One of Landes’ neighbors on the community Listserv proposed a solution. If all the residents on the block simply shoveled out the part of the alley behind their own homes, the whole thing would be clear! Eager to do their part, Landes and her husband, Christopher Landes, took to the alley and started working.
They were the only ones. Even the woman who proposed the scheme backed out—-her boyfriend had to go to work and couldn’t take part.
Failure notwithstanding, residents abutting the alley between S and T and 35th and 36th Streets NW were right to obsess over their backyard thoroughfare. The two sky-dumps over the past week have turned just about all alleys in the District into gridlocking snowdrifts. And because alleys are alleys—-i.e., cramped spaces—-they offer virtually no space to accommodate snow removal. If one neighbor shovels out his car, that is, he’s likely to slime another neighbor with the detritus.
Pile on the fact that the city ain’t helping. According to D.C. Department of Transportation spokesperson John Lisle, crews don’t go into the alleys, period.
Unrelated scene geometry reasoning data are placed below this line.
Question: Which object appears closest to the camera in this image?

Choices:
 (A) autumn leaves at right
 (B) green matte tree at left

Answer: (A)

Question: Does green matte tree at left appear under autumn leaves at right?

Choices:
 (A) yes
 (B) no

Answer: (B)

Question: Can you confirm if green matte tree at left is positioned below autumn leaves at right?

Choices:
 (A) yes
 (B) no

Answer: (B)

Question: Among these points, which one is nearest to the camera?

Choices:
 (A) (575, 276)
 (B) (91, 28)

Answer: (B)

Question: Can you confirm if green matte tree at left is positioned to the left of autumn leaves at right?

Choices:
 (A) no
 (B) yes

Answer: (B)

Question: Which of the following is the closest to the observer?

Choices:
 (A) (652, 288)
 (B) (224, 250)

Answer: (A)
“If you’re in the middle of an alley and if people to the left and right of you aren’t doing anything, you’re going to have to pay somebody,” says Shaw ANC commissioner Alex Padro.
Not necessarily. Columbia Heightsers Ruth and Richmond Sparks issued an e-mail summons to their fellow blockites (13th x 11th x Lamont x Park Road NW) to convene the next day for a community shovel-out. (They did some door-knocking as well.) Eighteen people showed up to tackle drifts that were as high as four feet, says Richmond Sparks. They started at 10 a.m. yesterday and finished five hours later, with no break for lunch. “As soon as you sit down, you can’t get up again,” says the 54-year-old Sparks.
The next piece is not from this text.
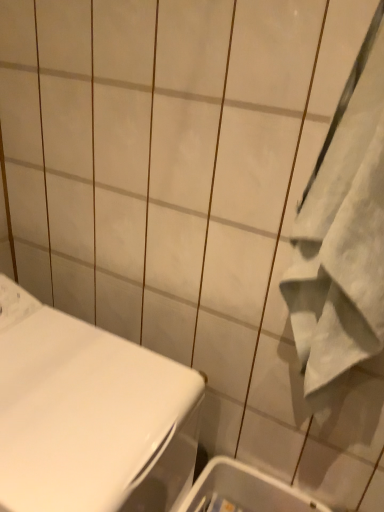 Locate an element on the screen. white glossy toilet at lower left is located at coordinates (87, 414).

What do you see at coordinates (87, 414) in the screenshot? I see `white glossy toilet at lower left` at bounding box center [87, 414].

Where is `white glossy toilet at lower left`? white glossy toilet at lower left is located at coordinates (87, 414).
OK, but where did they put all the snow? Sparks says they piled the excess in the backyards of a couple of residents who were gone, as well as that of the area’s advisory neighborhood commissioner.
The joint effort, says Sparks, is “what community is all about.” “The best part of it is that we now know we all like wine and everyone cooks,” he says.
On Landes’ block, such bonding may have to wait till a spring cookout. The residents have settled on hiring the job out to a contractor, at a sweet price. Eight households, says Landes, will chip in just over $30 to cover the $250 cost of bringing in a plow.
Uh-oh. The contractor completed a walk-through of the job this morning. After fixating on the hardened ice and volume of white stuff, said contractor declined the project. A Bobcat, he said, would be needed.
One of Landes’ neighbors spotted a Bobcat (known generically as a “skid-steer”) working on the street. She asked if Mr. Bobcat could help out in the alley. No dice, he said. We don’t do alleys.